● EXERCISE PROMPT:
In the entries below, begin at the line with "Knack Volley Roeselare vrijdag" and stop after the line with "[…] Temeljna karakteristika"; output those lines exactly and omit the pictures.

● MATERIAL PROVIDED:

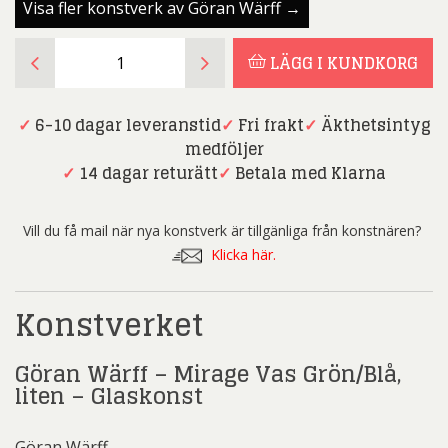
Visa fler konstverk av Göran Wärff →
Göran
LÄGG I KUNDKORG
Wärff
-
Mirage
✓
6-10 dagar leveranstid
✓
Fri frakt
✓
Äkthetsintyg
Vas
medföljer
Grön/Blå,
✓
14 dagar returätt
✓
Betala med Klarna
liten
-
Vill du få mail när nya konstverk är tillgänliga från konstnären?
Glaskonst
Klicka här.
mängd
Konstverket
Göran Wärff – Mirage Vas Grön/Blå,
liten – Glaskonst
Göran Wärff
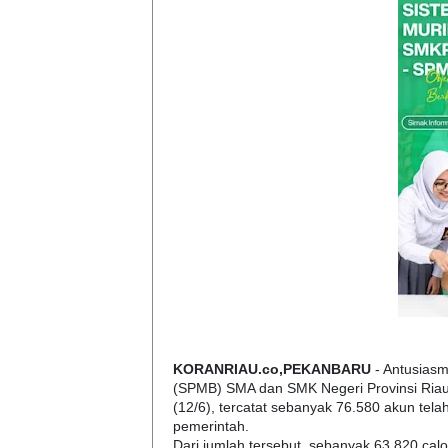
KORANRIAU.co,PEKANBARU
- Antusiasm
(SPMB) SMA dan SMK Negeri Provinsi Riau
(12/6), tercatat sebanyak 76.580 akun tela
pemerintah.
Dari jumlah tersebut, sebanyak 63.820 cal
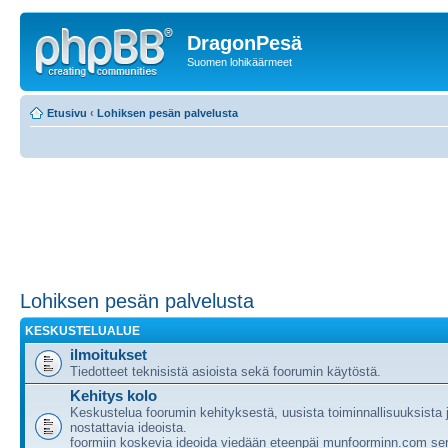
DragonPesä
Suomen lohikäärmeet
Etusivu
‹
Lohiksen pesän palvelusta
Lohiksen pesän palvelusta
KESKUSTELUALUE
ilmoitukset
Tiedotteet teknisistä asioista sekä foorumin käytöstä.
Kehitys kolo
Keskustelua foorumin kehityksestä, uusista toiminnallisuuksista
nostattavia ideoista.
foormiin koskevia ideoida viedään eteenpäi munfoorminn.com ser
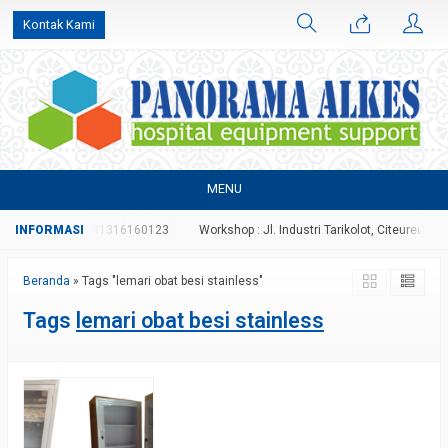
Kontak Kami
MENU
70996827 atau 081316160123
Workshop : Jl. Industri Tarikolot, Citeureup, Bog
Beranda
»
Tags "lemari obat besi stainless"
Tags
lemari obat besi stainless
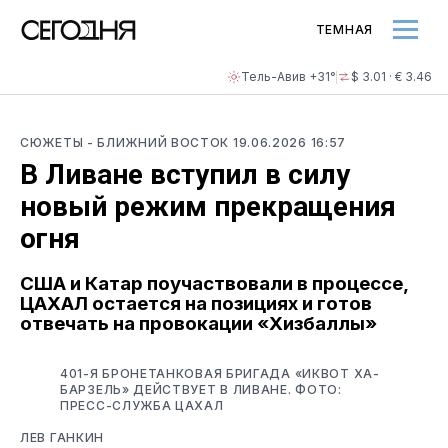
ТЕМНАЯ
Тель-Авив +31°
$ 3.01 · € 3.46
СЮЖЕТЫ
- БЛИЖНИЙ ВОСТОК
19.06.2026 16:57
В Ливане вступил в силу
новый режим прекращения
огня
США и Катар поучаствовали в процессе,
ЦАХАЛ остается на позициях и готов
отвечать на провокации «Хизбаллы»
401-Я БРОНЕТАНКОВАЯ БРИГАДА «ИКВОТ ХА-
БАРЗЕЛЬ» ДЕЙСТВУЕТ В ЛИВАНЕ. ФОТО:
ПРЕСС-СЛУЖБА ЦАХАЛ
ЛЕВ ГАНКИН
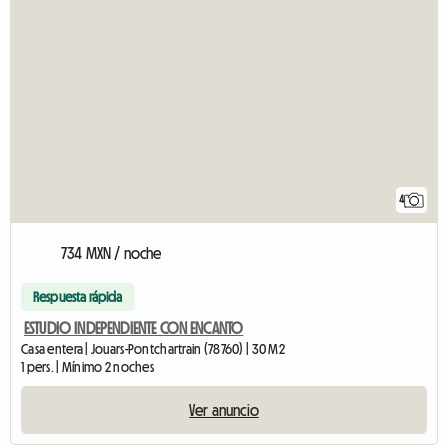
4
734 MXN / noche
Respuesta rápida
ESTUDIO INDEPENDIENTE CON ENCANTO
Casa entera | Jouars-Pontchartrain (78760) | 30 M2
1 pers. | Mínimo 2 noches
Ver anuncio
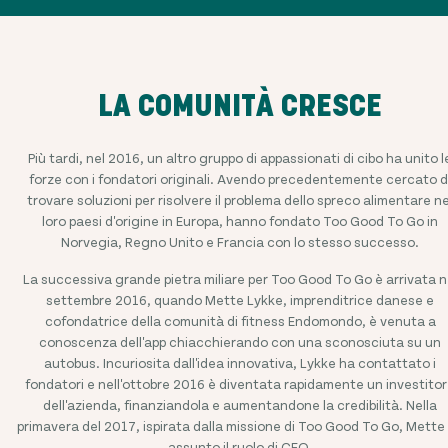
LA COMUNITÀ CRESCE
Più tardi, nel 2016, un altro gruppo di appassionati di cibo ha unito l
forze con i fondatori originali. Avendo precedentemente cercato d
trovare soluzioni per risolvere il problema dello spreco alimentare ne
loro paesi d'origine in Europa, hanno fondato Too Good To Go in
Norvegia, Regno Unito e Francia con lo stesso successo.
La successiva grande pietra miliare per Too Good To Go è arrivata n
settembre 2016, quando Mette Lykke, imprenditrice danese e
cofondatrice della comunità di fitness Endomondo, è venuta a
conoscenza dell'app chiacchierando con una sconosciuta su un
autobus. Incuriosita dall'idea innovativa, Lykke ha contattato i
fondatori e nell'ottobre 2016 è diventata rapidamente un investito
dell'azienda, finanziandola e aumentandone la credibilità. Nella
primavera del 2017, ispirata dalla missione di Too Good To Go, Mette
assunto il ruolo di CEO.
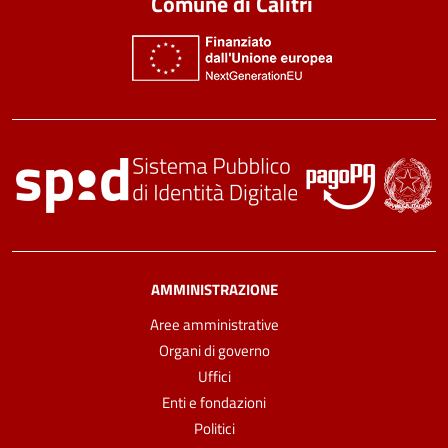
Comune di Calitri
AMMINISTRAZIONE
Aree amministrative
Organi di governo
Uffici
Enti e fondazioni
Politici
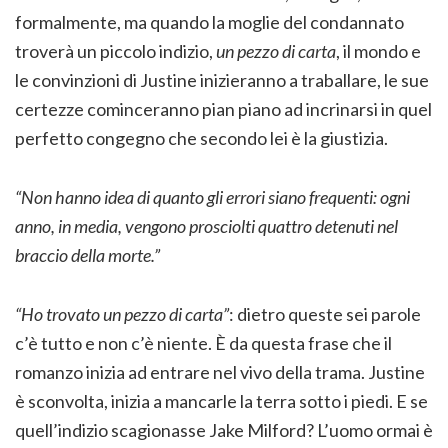
formalmente, ma quando la moglie del condannato
troverà un piccolo indizio,
un pezzo di carta
, il mondo e
le convinzioni di Justine inizieranno a traballare, le sue
certezze cominceranno pian piano ad incrinarsi in quel
perfetto congegno che secondo lei è la giustizia.
“Non hanno idea di quanto gli errori siano frequenti: ogni
anno, in media, vengono prosciolti quattro detenuti nel
braccio della morte.”
“Ho trovato un pezzo di carta”
: dietro queste sei parole
c’è tutto e non c’è niente. È da questa frase che il
romanzo inizia ad entrare nel vivo della trama. Justine
è sconvolta, inizia a mancarle la terra sotto i piedi. E se
quell’indizio scagionasse Jake Milford? L’uomo ormai è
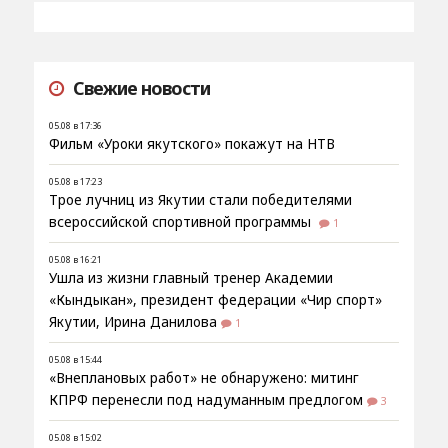
Свежие новости
05.08 в 17:36
Фильм «Уроки якутского» покажут на НТВ
05.08 в 17:23
Трое лучниц из Якутии стали победителями
всероссийской спортивной программы
1
05.08 в 16:21
Ушла из жизни главный тренер Академии
«Кындыкан», президент федерации «Чир спорт»
Якутии, Ирина Данилова
1
05.08 в 15:44
«Внеплановых работ» не обнаружено: митинг
КПРФ перенесли под надуманным предлогом
3
05.08 в 15:02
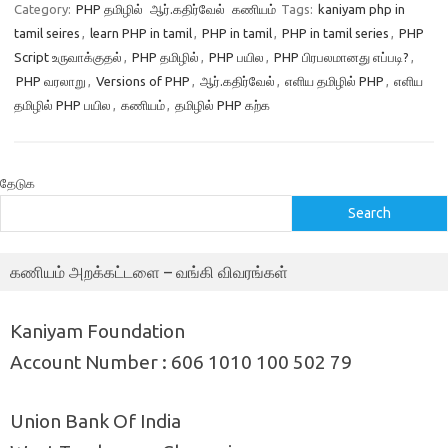
Category:
PHP தமிழில்
ஆர்.கதிர்வேல்
கணியம்
Tags:
kaniyam php in
tamil seires
,
learn PHP in tamil
,
PHP in tamil
,
PHP in tamil series
,
PHP
Script உருவாக்குதல்
,
PHP தமிழில்
,
PHP பயில
,
PHP பிரபலமானது எப்படி?
,
PHP வரலாறு
,
Versions of PHP
,
ஆர்.கதிர்வேல்
,
எளிய தமிழில் PHP
,
எளிய
தமிழில் PHP பயில
,
கணியம்
,
தமிழில் PHP கற்க
தேடுக
Search
கணியம் அறக்கட்டளை – வங்கி விவரங்கள்
Kaniyam Foundation
Account Number : 606 1010 100 502 79
Union Bank Of India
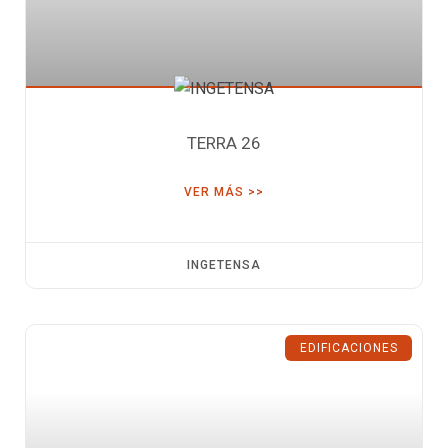
TERRA 26
VER MÁS >>
INGETENSA
EDIFICACIONES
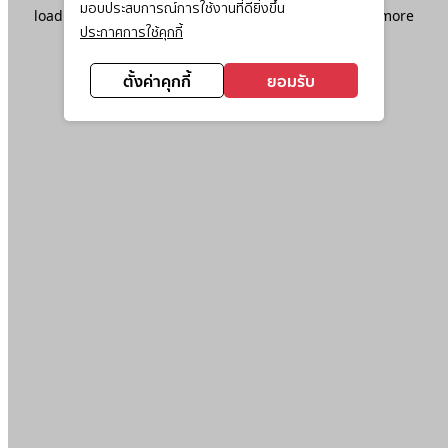
มอบประสบการณ์การใช้งานที่ดียิ่งขึ้น
loading
www.ktc.co.th
(see the
browser console
for more
ประกาศการใช้คุกกี้
information).
ตั้งค่าคุกกี้
ยอมรับ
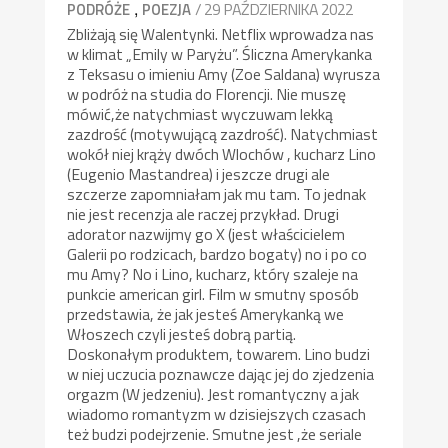
,
/ 29 PAŹDZIERNIKA 2022
PODRÓŻE
POEZJA
Zbliżają się Walentynki. Netflix wprowadza nas
w klimat „Emily w Paryżu”. Śliczna Amerykanka
z Teksasu o imieniu Amy (Zoe Saldana) wyrusza
w podróż na studia do Florencji. Nie muszę
mówić,że natychmiast wyczuwam lekką
zazdrość (motywującą zazdrość). Natychmiast
wokół niej krąży dwóch Wlochów , kucharz Lino
(Eugenio Mastandrea) i jeszcze drugi ale
szczerze zapomniałam jak mu tam. To jednak
nie jest recenzja ale raczej przykład. Drugi
adorator nazwijmy go X (jest właścicielem
Galerii po rodzicach, bardzo bogaty) no i po co
mu Amy? No i Lino, kucharz, który szaleje na
punkcie american girl. Film w smutny sposób
przedstawia, że jak jesteś Amerykanką we
Włoszech czyli jesteś dobrą partią.
Doskonałym produktem, towarem. Lino budzi
w niej uczucia poznawcze dając jej do zjedzenia
orgazm (W jedzeniu). Jest romantyczny a jak
wiadomo romantyzm w dzisiejszych czasach
też budzi podejrzenie. Smutne jest ,że seriale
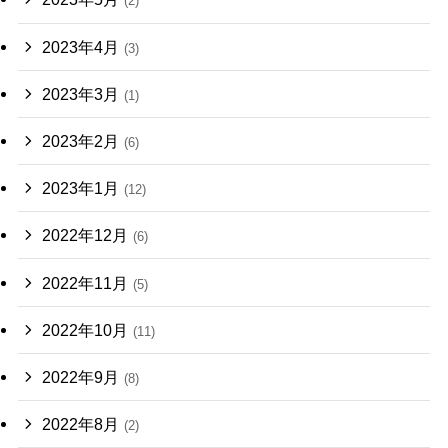
(2)
2023年4月
(3)
2023年3月
(1)
2023年2月
(6)
2023年1月
(12)
2022年12月
(6)
2022年11月
(5)
2022年10月
(11)
2022年9月
(8)
2022年8月
(2)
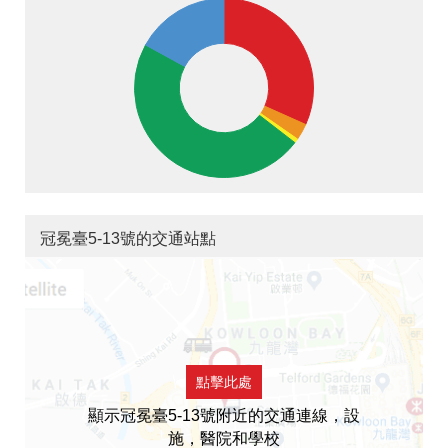
冠冕臺5-13號的交通站點
點擊此處
顯示冠冕臺5-13號附近的交通連線，設
施，醫院和學校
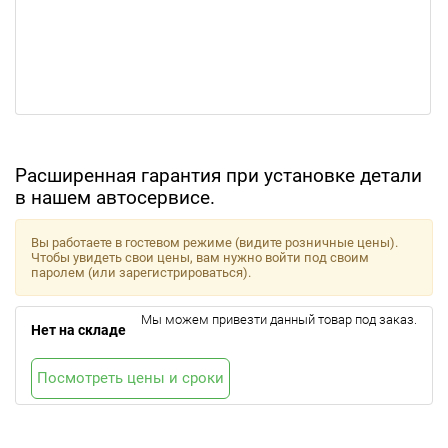
Расширенная гарантия при установке детали
в нашем автосервисе.
Вы работаете в гостевом режиме (видите розничные цены).
Чтобы увидеть свои цены, вам нужно войти под своим
паролем (или зарегистрироваться).
Мы можем привезти данный товар под заказ.
Нет на складе
Посмотреть цены и сроки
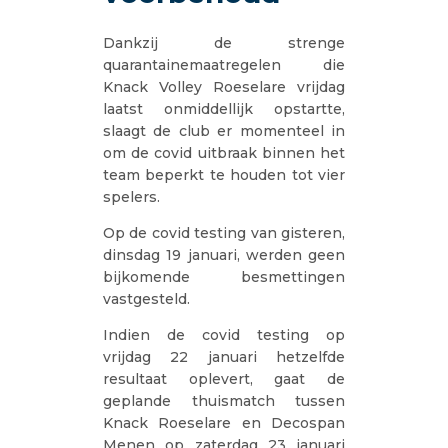
Dankzij de strenge
quarantainemaatregelen die
Knack Volley Roeselare vrijdag
laatst onmiddellijk opstartte,
slaagt de club er momenteel in
om de covid uitbraak binnen het
team beperkt te houden tot vier
spelers.
Op de covid testing van gisteren,
dinsdag 19 januari, werden geen
bijkomende besmettingen
vastgesteld.
Indien de covid testing op
vrijdag 22 januari hetzelfde
resultaat oplevert, gaat de
geplande thuismatch tussen
Knack Roeselare en Decospan
Menen op zaterdag 23 januari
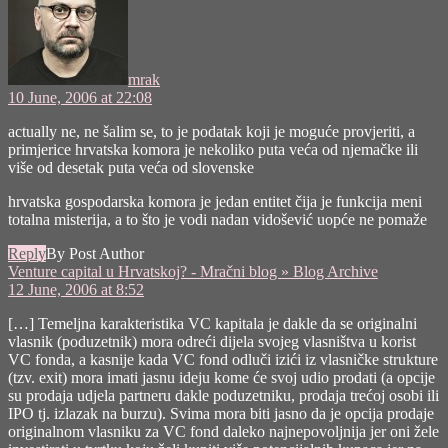
mrak
10 June, 2006 at 22:08
actually ne, ne šalim se, to je podatak koji je moguće provjeriti, a
primjerice hrvatska komora je nekoliko puta veća od njemačke ili
više od desetak puta veća od slovenske
hrvatska gospodarska komora je jedan entitet čija je funkcija meni
totalna misterija, a to što je vodi nadan vidošević uopće ne pomaže
Reply
By Post Author
says:
Venture capital u Hrvatskoj? - Mračni blog » Blog Archive
12 June, 2006 at 8:52
[…] Temeljna karakteristika VC kapitala je dakle da se originalni
vlasnik (poduzetnik) mora odreći dijela svojeg vlasništva u korist
VC fonda, a kasnije kada VC fond odluči izići iz vlasničke strukture
(tzv. exit) mora imati jasnu ideju kome će svoj udio prodati (a opcije
su prodaja udjela partneru dakle poduzetniku, prodaja trećoj osobi ili
IPO tj. izlazak na burzu). Svima mora biti jasno da je opcija prodaje
originalnom vlasniku za VC fond daleko najnepovoljnija jer oni žele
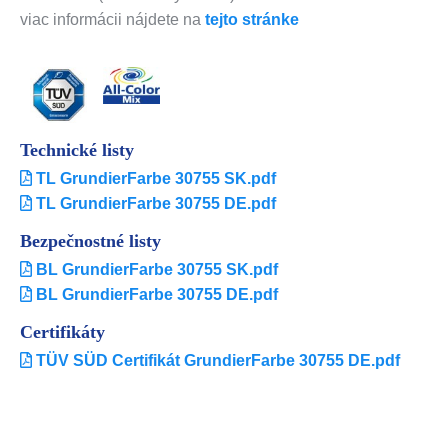
viac informácii nájdete na
tejto stránke
Technické listy
TL GrundierFarbe 30755 SK.pdf
TL GrundierFarbe 30755 DE.pdf
Bezpečnostné listy
BL GrundierFarbe 30755 SK.pdf
BL GrundierFarbe 30755 DE.pdf
Certifikáty
TÜV SÜD Certifikát GrundierFarbe 30755 DE.pdf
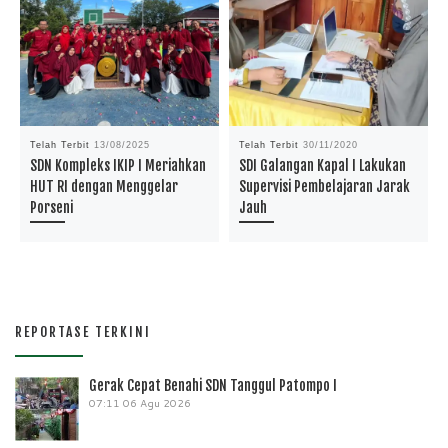
Telah Terbit
13/08/2025
Telah Terbit
30/11/2020
SDN Kompleks IKIP I Meriahkan
SDI Galangan Kapal I Lakukan
HUT RI dengan Menggelar
Supervisi Pembelajaran Jarak
Porseni
Jauh
REPORTASE TERKINI
Gerak Cepat Benahi SDN Tanggul Patompo I
07:11
06 Agu 2026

● RESULT OF THIS EXERCISE:
Knack Volley Roeselare vrijdag
laatst onmiddellijk opstartte,
slaagt de club er momenteel in
om de covid uitbraak binnen het
team beperkt te houden tot vier
spelers.
Op de covid testing van gisteren,
dinsdag 19 januari, werden geen
bijkomende besmettingen
vastgesteld.
Indien de covid testing op
vrijdag 22 januari hetzelfde
resultaat oplevert, gaat de
geplande thuismatch tussen
Knack Roeselare en Decospan
Menen op zaterdag 23 januari
mrak
10 June, 2006 at 22:08
actually ne, ne šalim se, to je podatak koji je moguće provjeriti, a
primjerice hrvatska komora je nekoliko puta veća od njemačke ili
više od desetak puta veća od slovenske
hrvatska gospodarska komora je jedan entitet čija je funkcija meni
totalna misterija, a to što je vodi nadan vidošević uopće ne pomaže
Reply
By Post Author
says:
Venture capital u Hrvatskoj? - Mračni blog » Blog Archive
12 June, 2006 at 8:52
[…] Temeljna karakteristika VC kapitala je dakle da se originalni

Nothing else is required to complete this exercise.